FLORIDA, USA — Florida Gov. Ron DeSantis says the state has acquired the ability to send out up to a million at home COVID-19 tests, starting with nursing homes and long term care facilities.
He elaborated during a news conference in West Palm Beach that he is once again putting the focus on senior-heavy communities, as he did when the pandemic first began.
He says if you're young and healthy, you don't need to be going out getting tested every day unless you have symptoms.
By monitoring demand across the state, he says he hopes to be able to expand the at-home testing kits to other places, not just nursing homes.
"We're in a situation now where we understand the deal here, most people are gonna be fine, but if we do have vulnerable, whether it's Omicron or Delta, get that at home test and then get the treatment," said DeSantis.
Before speaking in West Palm, DeSantis made an appearance on "Fox & Friends" where he denounced President Biden administration’s handling of the testing crisis.
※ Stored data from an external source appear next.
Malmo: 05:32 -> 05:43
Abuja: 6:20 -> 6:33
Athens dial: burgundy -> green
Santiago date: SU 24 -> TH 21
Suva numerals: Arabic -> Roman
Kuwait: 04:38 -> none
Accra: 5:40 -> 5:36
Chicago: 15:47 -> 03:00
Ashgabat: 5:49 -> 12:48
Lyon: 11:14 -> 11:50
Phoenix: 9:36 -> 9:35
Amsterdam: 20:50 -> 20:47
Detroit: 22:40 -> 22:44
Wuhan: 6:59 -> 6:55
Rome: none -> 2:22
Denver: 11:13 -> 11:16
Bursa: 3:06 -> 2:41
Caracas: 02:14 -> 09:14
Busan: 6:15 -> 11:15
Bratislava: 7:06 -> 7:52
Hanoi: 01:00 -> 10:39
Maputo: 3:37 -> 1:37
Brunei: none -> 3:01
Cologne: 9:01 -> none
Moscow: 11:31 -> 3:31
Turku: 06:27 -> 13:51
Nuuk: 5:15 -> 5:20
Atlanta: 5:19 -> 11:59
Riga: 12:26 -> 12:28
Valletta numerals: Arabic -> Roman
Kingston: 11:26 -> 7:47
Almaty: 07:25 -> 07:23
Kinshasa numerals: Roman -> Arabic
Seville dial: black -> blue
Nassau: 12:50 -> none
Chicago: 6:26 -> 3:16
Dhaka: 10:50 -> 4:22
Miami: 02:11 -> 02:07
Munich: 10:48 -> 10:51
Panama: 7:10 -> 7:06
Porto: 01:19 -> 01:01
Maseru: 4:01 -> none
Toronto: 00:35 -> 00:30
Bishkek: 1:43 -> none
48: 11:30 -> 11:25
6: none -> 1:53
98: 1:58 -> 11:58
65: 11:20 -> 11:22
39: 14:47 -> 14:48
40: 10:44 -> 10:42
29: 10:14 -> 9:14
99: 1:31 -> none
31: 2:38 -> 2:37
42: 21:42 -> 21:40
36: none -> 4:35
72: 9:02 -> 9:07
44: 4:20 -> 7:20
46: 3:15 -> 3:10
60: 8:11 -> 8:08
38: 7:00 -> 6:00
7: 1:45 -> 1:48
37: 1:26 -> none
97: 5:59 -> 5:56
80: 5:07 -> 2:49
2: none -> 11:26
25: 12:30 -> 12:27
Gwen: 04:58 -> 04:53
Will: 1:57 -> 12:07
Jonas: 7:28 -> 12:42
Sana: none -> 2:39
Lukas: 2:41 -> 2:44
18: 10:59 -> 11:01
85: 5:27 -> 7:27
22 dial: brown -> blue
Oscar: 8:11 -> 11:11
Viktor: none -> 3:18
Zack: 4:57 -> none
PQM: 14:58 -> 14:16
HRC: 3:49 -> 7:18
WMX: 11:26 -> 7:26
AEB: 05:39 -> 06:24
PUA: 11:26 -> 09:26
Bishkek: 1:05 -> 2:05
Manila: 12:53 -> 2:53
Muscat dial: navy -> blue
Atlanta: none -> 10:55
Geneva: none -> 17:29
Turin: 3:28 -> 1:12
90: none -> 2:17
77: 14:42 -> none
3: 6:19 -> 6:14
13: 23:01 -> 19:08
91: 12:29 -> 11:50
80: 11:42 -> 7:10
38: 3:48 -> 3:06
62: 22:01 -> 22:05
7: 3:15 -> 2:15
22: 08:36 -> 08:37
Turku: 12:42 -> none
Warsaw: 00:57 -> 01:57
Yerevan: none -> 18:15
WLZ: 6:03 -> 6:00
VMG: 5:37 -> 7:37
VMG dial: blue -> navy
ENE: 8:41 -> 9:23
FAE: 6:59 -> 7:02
"The Biden administration promised they were going to send all these at-home tests," DeSantis said on Fox & Friends. "They said all you had to do is go online and get it, and nothing has happened in a month and a half with doing that."
Biden said the federal government will be launching a website this month where you can get an at-home COVID test shipped to your home for free. As of Thursday, the website has not yet been launched.
The U.S. has set new records for daily reported COVID-19 cases and Biden is facing new pressure to ease a nationwide testing shortage, as people seek to determine if they or their family members have been infected with the variant.
DeSantis is also urging the Biden administration to send more doses of the treatment to Florida, saying that the Department of Health and Human Services is not supplying the state with enough doses to meet the demand.
“We’re ready, we’ve prepared but they’re not sending us the doses," DeSantis said during a news conference in Jacksonville. "And so we just got the announcement from HHS and Florida was allocated less than 12,000 doses. And to put that in perspective, we were doing 4,500 a day at the summer peak in August."
The governor called the allocation of 12,000 doses "totally inadequate."